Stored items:
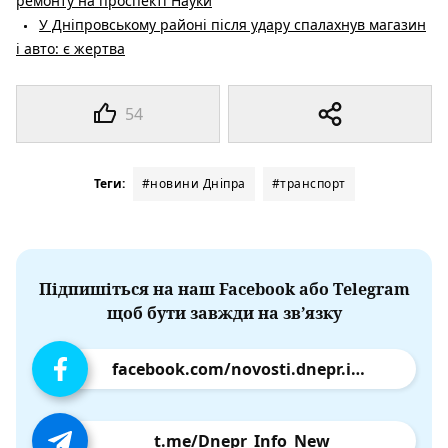
ремонту на проспекті Науки
У Дніпровському районі після удару спалахнув магазин
і авто: є жертва
54
Теги:
#новини Дніпра
#транспорт
Підпишіться на наш Facebook або Telegram
щоб бути завжди на зв’язку
facebook.com/novosti.dnepr.info
t.me/Dnepr_Info_New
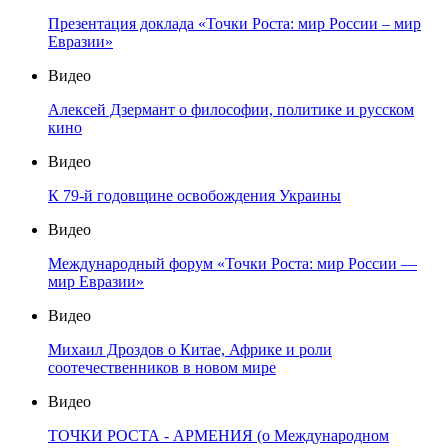
Презентация доклада «Точки Роста: мир России – мир
Евразии»
Видео
Алексей Дзермант о философии, политике и русском
кино
Видео
К 79-й годовщине освобождения Украины
Видео
Международный форум «Точки Роста: мир России —
мир Евразии»
Видео
Михаил Дроздов о Китае, Африке и роли
соотечественников в новом мире
Видео
ТОЧКИ РОСТА - АРМЕНИЯ (о Международном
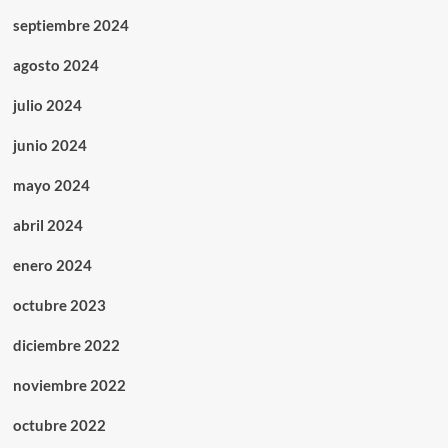
septiembre 2024
agosto 2024
julio 2024
junio 2024
mayo 2024
abril 2024
enero 2024
octubre 2023
diciembre 2022
noviembre 2022
octubre 2022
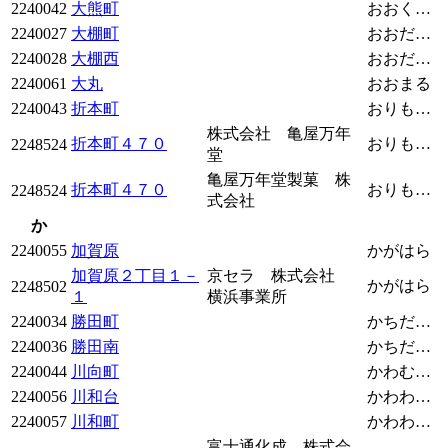
2240042
大熊町
おおくまちょう
2240027
大棚町
おおだなちょう
2240028
大棚西
おおだなにし
2240061
大丸
おおまる
2240043
折本町
おりもとちょう
株式会社 亀屋万年
折本町４７０
おりもとちょう
2248524
堂
亀屋万年堂製菓 株
折本町４７０
おりもとちょう
2248524
式会社
か
2240055
加賀原
かがはら
加賀原２丁目１－
京セラ 株式会社
かがはら
2248502
１
横浜事業所
2240034
勝田町
かちだちょう
2240036
勝田南
かちだみなみ
2240044
川向町
かわむこうちょう
2240056
川和台
かわわだい
2240057
川和町
かわわちょう
富士通化成 株式会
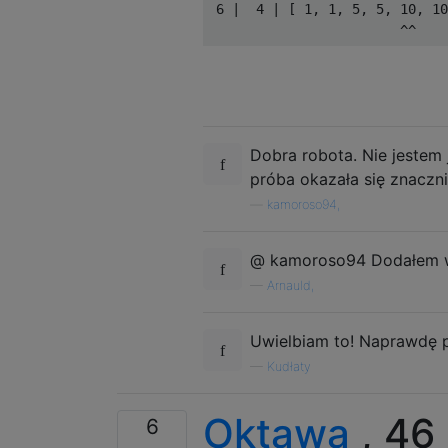
 6 |  4 | [ 1, 1, 5, 5, 10, 10
Dobra robota. Nie jestem 
próba okazała się znaczni
—
kamoroso94,
@ kamoroso94 Dodałem w
—
Arnauld,
Uwielbiam to! Naprawdę po
—
Kudłaty
Oktawa
, 46
6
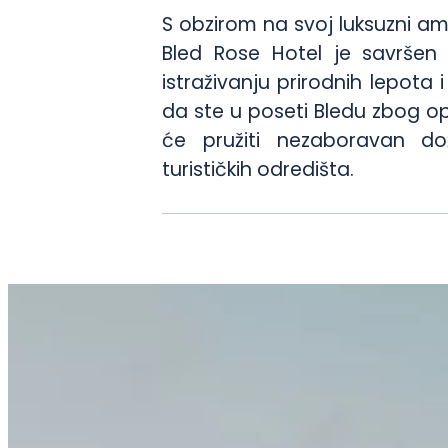
S obzirom na svoj luksuzni a
Bled Rose Hotel je savršen i
istraživanju prirodnih lepota
da ste u poseti Bledu zbog opu
će pružiti nezaboravan dož
turističkih odredišta.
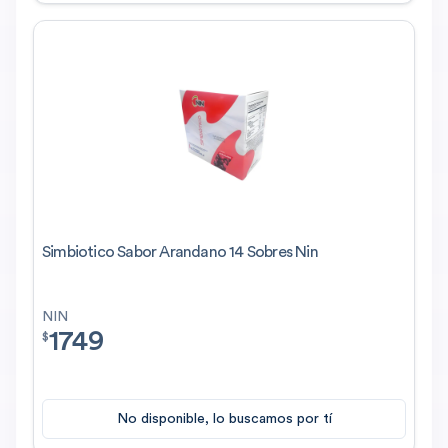
Simbiotico Sabor Arandano 14 Sobres Nin
NIN
1749
$
1749.00
$
No disponible, lo buscamos por tí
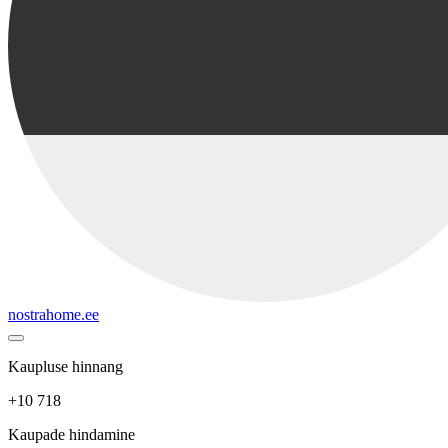
nostrahome.ee
Kaupluse hinnang
+10 718
Kaupade hindamine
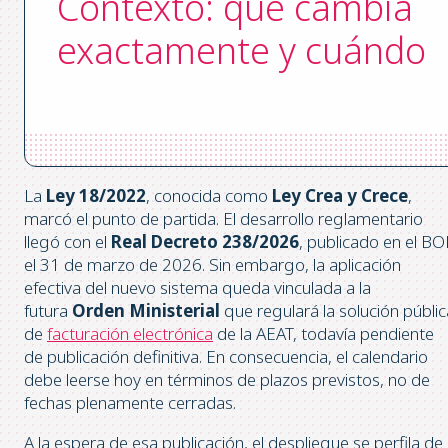
Contexto: qué cambia
exactamente y cuándo
La
Ley 18/2022
, conocida como
Ley Crea y Crece
,
marcó el punto de partida. El desarrollo reglamentario
llegó con el
Real Decreto 238/2026
, publicado en el BO
el 31 de marzo de 2026. Sin embargo, la aplicación
efectiva del nuevo sistema queda vinculada a la
futura
Orden Ministerial
que regulará la solución públic
de
facturación electrónica
de la AEAT, todavía pendiente
de publicación definitiva. En consecuencia, el calendario
debe leerse hoy en términos de plazos previstos, no de
fechas plenamente cerradas.
A la espera de esa publicación, el despliegue se perfila de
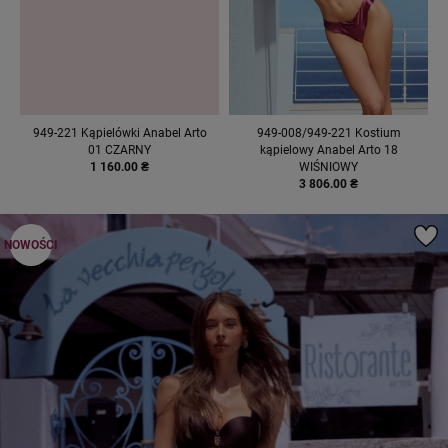
949-221 Kąpielówki Anabel Arto
949-008/949-221 Kostium
01 CZARNY
kąpielowy Anabel Arto 18
1 160.00 ₴
WIŚNIOWY
3 806.00 ₴
NOWOŚCI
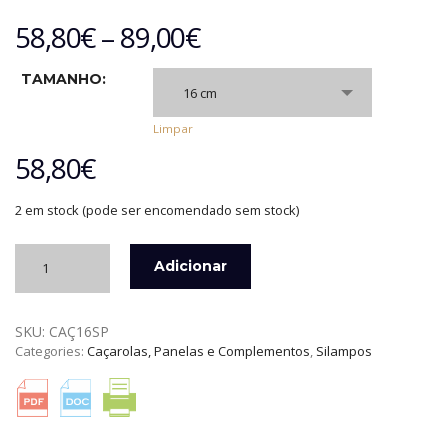
58,80
€
–
89,00
€
TAMANHO:
16 cm
Limpar
58,80
€
2 em stock (pode ser encomendado sem stock)
Quantidade
Adicionar
de
CAÇAROLA
COM
SKU:
CAÇ16SP
ASAS
Categories:
Caçarolas, Panelas e Complementos
,
Silampos
SUPREME
PROF
SILAMPOS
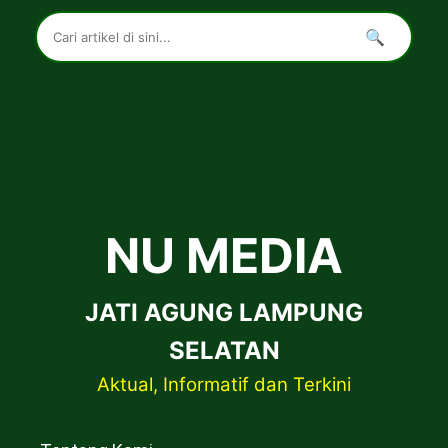
🔍
NU MEDIA
JATI AGUNG LAMPUNG
SELATAN
Aktual, Informatif dan Terkini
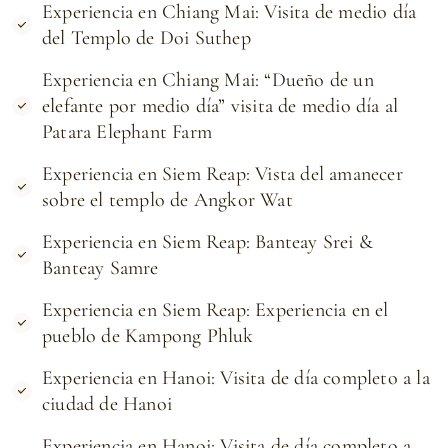
Experiencia en Chiang Mai: Visita de medio día
del Templo de Doi Suthep
Experiencia en Chiang Mai: “Dueño de un
elefante por medio día” visita de medio día al
Patara Elephant Farm
Experiencia en Siem Reap: Vista del amanecer
sobre el templo de Angkor Wat
Experiencia en Siem Reap: Banteay Srei &
Banteay Samre
Experiencia en Siem Reap: Experiencia en el
pueblo de Kampong Phluk
Experiencia en Hanoi: Visita de día completo a la
ciudad de Hanoi
Experiencia en Hanoi: Visita de día completo a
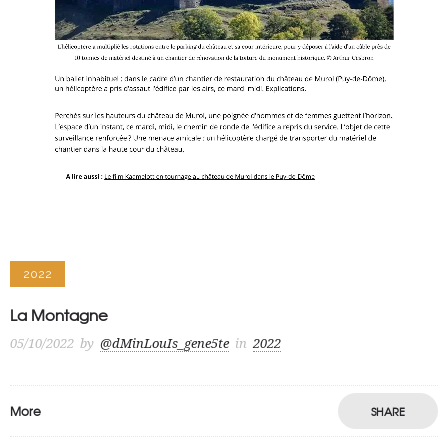
2022
La Montagne
05/10/2022
by
@dMinLouIs_gene5te
in
2022
More
SHARE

**Work order**
From the records above, pick out and copy each line holding the word "Banteay".

**Final answer**
Experiencia en Siem Reap: Banteay Srei &
Banteay Samre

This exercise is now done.